Here is my 3 level convergence mask:
This three level image (in my case) was used to micro-tweak the projector alignment to match the wear areas to their respective mask edges. I found this to be much easier than trying to align a high-contrast black/white (or black/green) edge to the fuzzy and poorly defined CRT wear. This was performed with the lens mounted back on the projector and by viewing a screen rather than by trying to stare into the lens. When I was satisfied with the projector alignment, the settings were saved. From that point on the only tweaks made to alignment controls were on the fly as needed while checking progress during the actual burn.
Creating the Burn Mask(s)
This part was very easy. I simply replaced (with a different color) the exact same outlines in the Photoshop image that were just tweaked into perfect alignment with the Convergence Mask. The outline selection areas were each filled with black (000000) and the background with white (FFFFFF) or pure color. Each individual black-filled outline and green background was then saved as a jpeg. These were burned to DVD to become my actual burn masks. I tried using a small amount of Gaussian blur (like up to 0.5 pixel) to soften the mask edges, but I found that the projector defocusing was adequate in my case. This is what one of the three final burn masks looks like:
Performing the CRT burn
The green CRT was electrically defocused to merge scan lines and diffuse the spot energy a bit.
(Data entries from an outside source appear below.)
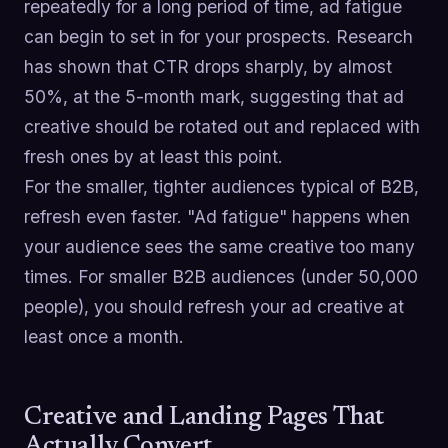
repeatedly for a long period of time, ad fatigue
can begin to set in for your prospects. Research
has shown that CTR drops sharply, by almost
50%, at the 5-month mark, suggesting that ad
creative should be rotated out and replaced with
fresh ones by at least this point.
For the smaller, tighter audiences typical of B2B,
refresh even faster. "Ad fatigue" happens when
your audience sees the same creative too many
times. For smaller B2B audiences (under 50,000
people), you should refresh your ad creative at
least once a month.
Creative and Landing Pages That
Actually Convert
With everything warmed up, I used the Convergence Mask DVD to recheck alignment. Since the CRT was going to be run pretty hard, the phosphor area was evenly warmed by gradually working up to a full white screen at full brightness (by using contrast control) before hitting it with the bright mask image.
The actual mask DVD was put in the player, and final check of the mask alignment was made. I used masking tape strips on the wall for reference, and I would often make minor width, position, or even RGB point shift changes for a quick correction, although the changes were never saved. I never ran my contrast at 100%, since the drive seemed to flatten out at a lower setting.
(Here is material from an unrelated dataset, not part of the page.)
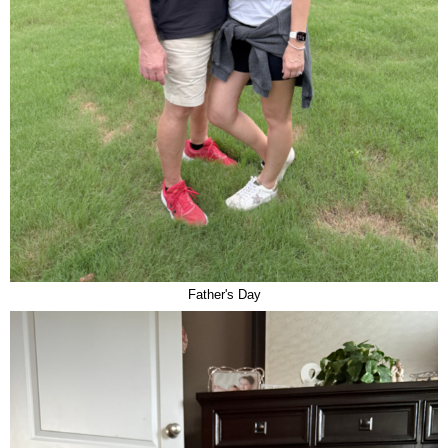
Father's Day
Faint but detectable edges of wear began to appear on virgin phosphor within 5-6 hours or so, and the burn time to correct all 3 levels of the wear shown in the photos was a little over 30 hours total. I had to change to my second level burn mask after only about 9 hours. The point is that things can change pretty fast if you are correcting for light wear, so you may want to do this only when you can monitor the progress.
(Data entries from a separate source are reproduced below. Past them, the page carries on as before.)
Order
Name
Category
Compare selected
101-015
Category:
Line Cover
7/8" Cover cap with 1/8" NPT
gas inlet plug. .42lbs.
Many times along the way I would go back into Photoshop to make minor mask changes. The left side of my CRT actually balanced out slightly before the right side, probably due to the vertical keystone in the original setup. I replaced the solid green mask background with a slight gradient from left to right (I used 150 to 255 green and 200 to 255 at various times) to avoid over-wearing the left side.
I ran the green CRT with the masks until I could no longer detect the original wear area on a projected solid color image, even with the tape lines to guide me to where they were. The first time I displayed a white field, I was ecstatic. There was absolutely no hint of a magenta tint in the center or any lines at all. The wear pattern that was visible on the CRT face under normal ambient light appears at first glance to be gone, but it is only because it has been pushed out to within 4-6mm of the edge of the CRT face.
As a final step, a G2/white balance calibration was performed to calibrate out the new (slightly subdued) tube output. It seemed to come out right where it should be.